O ministro sueco das Finanças disse na terça-feira que o plano da Grécia para reduzir seu déficit não é suficiente, aumentando a pressão sobre Atenas para controlar suas finanças e acalmar os mercados.

Durante a reunião dos ministros de Finanças europeus em Bruxelas, o luxemburguês Jean-Claude Juncker também lamentou o comportamento “irracional” dos mercados, que derrubaram a cotação do euro em resposta aos problemas gregos.

Em 11 anos de existência da união monetária europeia, é a primeira vez que um país precisa de apoio dos demais por causa do seu endividamento. Dois lotes da dívida soberana do país, num valor superior a 8 bilhões de euros cada, vencem em abril e maio e terão de ser refinanciados. Espanha, Portugal e alguns outros países também estão na mira dos investidores.

– Esta é uma situação bastante urgente – disse o ministro sueco Anders Borg, cujo país faz parte da União Europeia, que tem 27 integrantes, mas não está entre os 16 que usam o euro.

– O que vimos até agora não basta. Precisamos de mais passos quando se trata de impostos e (…) gastos, mesmo que eles queiram construir credibilidade no mercado – completou.

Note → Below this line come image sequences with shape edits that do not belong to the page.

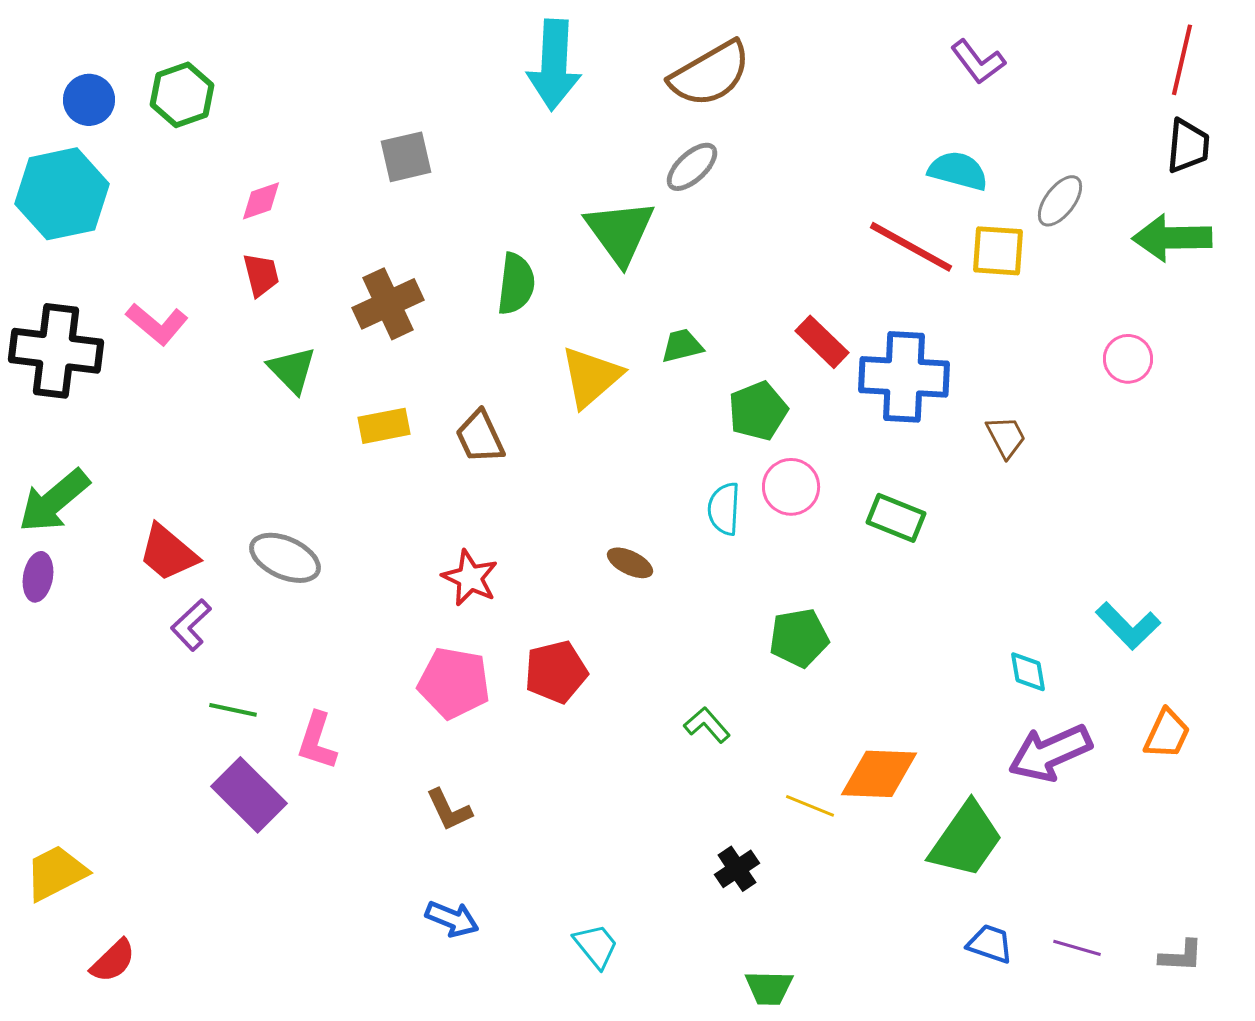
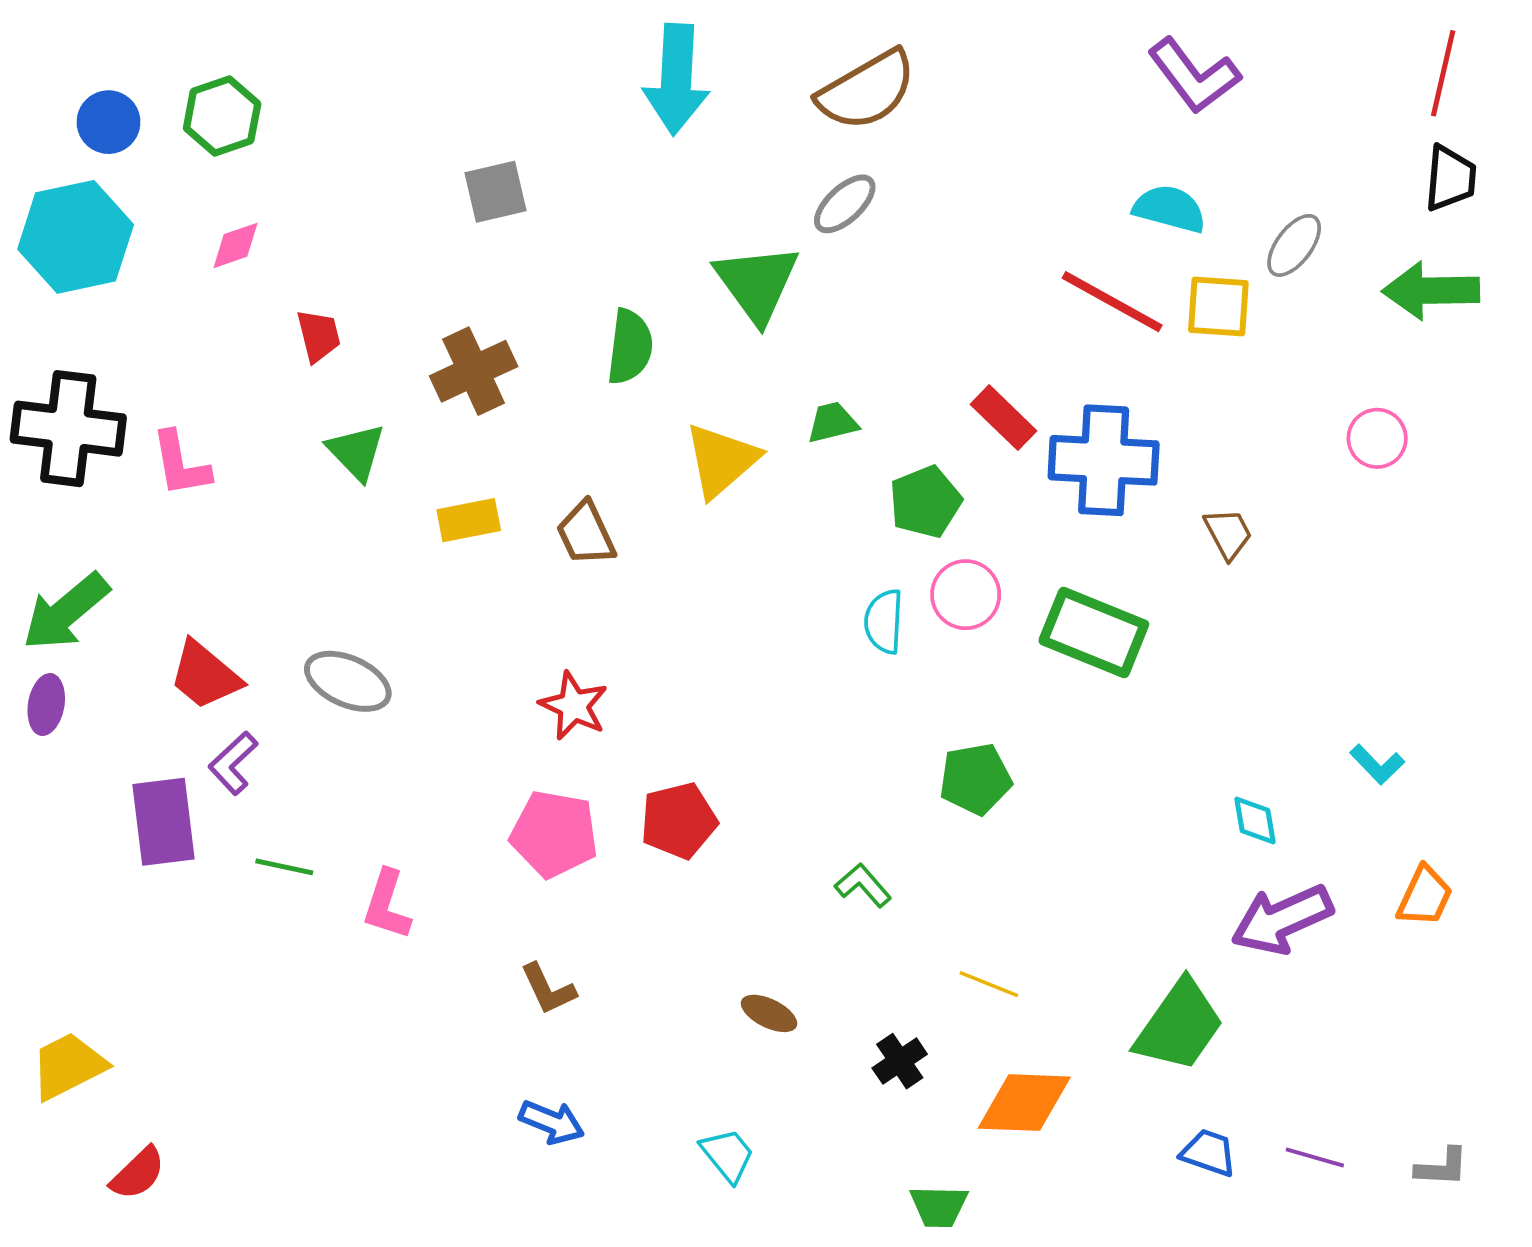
purple L-shape: (978, 62) -> (1194, 76), size x1.4
pink diamond: (261, 201) -> (235, 245), moved
pink L-shape: (157, 324) -> (181, 464), moved, turned 40
green rectangle: (896, 518) -> (1094, 632), size x1.5
brown ellipse: (630, 563) -> (769, 1013), moved
cyan L-shape: (1128, 626) -> (1377, 764), size x0.7
orange diamond: (879, 774) -> (1024, 1103), moved
purple rectangle: (249, 795) -> (163, 822), moved, turned 38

Na segunda-feira, ministros da zona do euro haviam informado à Grécia que o país teria de provar diariamente a redução do seu déficit em troca da promessa de apoio recebida de dirigentes da UE na semana passada. Os ministros alertaram também que talvez sejam necessárias medidas adicionais.

– A chave não é os próximos 30 dias. É o que acontece hoje, amanhã, depois de amanhã – disse a ministra francesa da Economia, Christine Lagarde.

– O que todos queremos que aconteça (…) é a implementação do plano grego que aprovamos e que será confirmado hoje – acrescentou.

A Grécia já anunciou aumento do imposto sobre combustíveis, reduções no salário do funcionalismo público e reformas previdenciárias, o que gerou protestos populares. O país terá de reduzir seu déficit até 2012 de 12,7% para menos de 3% do PIB, começando com um corte de quatro pontos neste ano.

Parte do problema da Grécia é recuperar a credibilidade depois de anos divulgando dados financeiros que, segundo o sueco Borg, eram “basicamente fraudulentos”.

Na reunião de segunda-feira, o ministro grego das Finanças, George Papaconstantinou, pediu paciência e sugeriu que talvez o apoio político verbal manifestado por líderes da UE não baste para conter as especulações do mercado.